Unnamed: 0,id,hotel_cluster
0,0,5 37 55 11 22
1,1,5
2,2,0 31 96 91 77
3,3,1 45 79 24 54
4,4,91 42 2 48 59


#### Improving Predictions

In [30]:
#Improving predictions
#should be a new training dataset containing all columns
#Finding common columns in training and testing datasets

match_cols = ['user_location_country', 'user_location_region', 'user_location_city', 'hotel_market', 'orig_destination_distance']

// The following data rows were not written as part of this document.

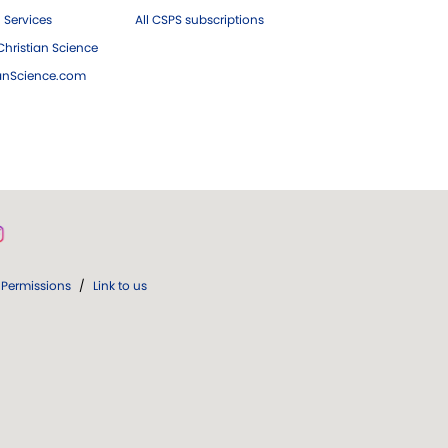
 Services
All CSPS subscriptions
hristian Science
ianScience.com
Permissions
/
Link to us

groups = train.groupby(match_cols)
    
def generate_exact_matches(row, match_cols):
    index = tuple([row[t] for t in match_cols])
    try:
        group = groups.get_group(index)
    except Exception:
        return []
    clus = list(set(group.hotel_cluster))
    return clus

exact_matches = []
for i in range(test.shape[0]):
    exact_matches.append(generate_exact_matches(test.iloc[i], match_cols))

In [39]:
#Most common clusters based on value count

most_common_clusters = list(train.hotel_cluster.value_counts().head().index)

In [41]:
#Full predictions as a combination of all the above predictions

def f5(seq, idfun=None): 
    if idfun is None:
        def idfun(x): return x
    seen = {}
    result = []
    for item in seq:
        marker = idfun(item)
        if marker in seen: continue
        seen[marker] = 1
        result.append(item)
    return result
    
full_preds = [f5(exact_matches[p] + preds[p] + most_common_clusters)[:5] for p in range(len(preds))]

#### Making final submission file

In [43]:
#Making a submission file

write_p = [" ".join([str(l) for l in p]) for p in full_preds]
write_frame = ["{0},{1}".format(test["id"][i], write_p[i]) for i in range(len(full_preds))]
write_frame = ["id,hotel_cluster"] + write_frame
with open("predictions.csv", "w+") as f:
    f.write("\n".join(write_frame))

In [44]:
predictions = pd.read_csv('predictions.csv')

In [45]:
predictions.shape

(2528243, 2)

#### Final Prediction of first 5 hotel id groups

In [46]:
predictions.head(5)

Unnamed: 0,id,hotel_cluster
0,0,5 37 55 11 22
1,1,5 91 41 48 64
2,2,91 0 31 96 77
3,3,1 45 79 24 54
4,4,50 51 91 42 2


#### Conclusions

Hotel groups have been predicted above. For the full list of hotel groups, check out the predictions file generated from the above algorithm.